--- Data for this task ---
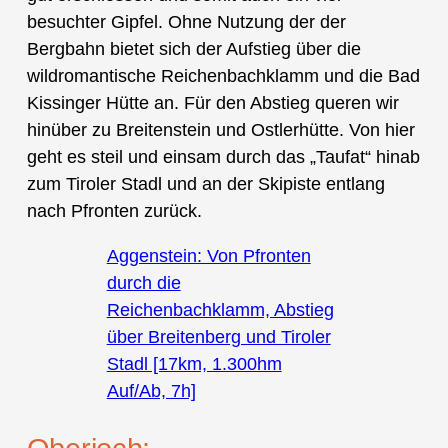
besuchter Gipfel. Ohne Nutzung der der
Bergbahn bietet sich der Aufstieg über die
wildromantische Reichenbachklamm und die Bad
Kissinger Hütte an. Für den Abstieg queren wir
hinüber zu Breitenstein und Ostlerhütte. Von hier
geht es steil und einsam durch das „Taufat“ hinab
zum Tiroler Stadl und an der Skipiste entlang
nach Pfronten zurück.
Aggenstein: Von Pfronten
durch die
Reichenbachklamm, Abstieg
über Breitenberg und Tiroler
Stadl [17km, 1.300hm
Auf/Ab, 7h]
---
Problem to solve ->
Out of the records, collect only those lines that contain the string "Pfronten".

Task answer ->
nach Pfronten zurück.
Aggenstein: Von Pfronten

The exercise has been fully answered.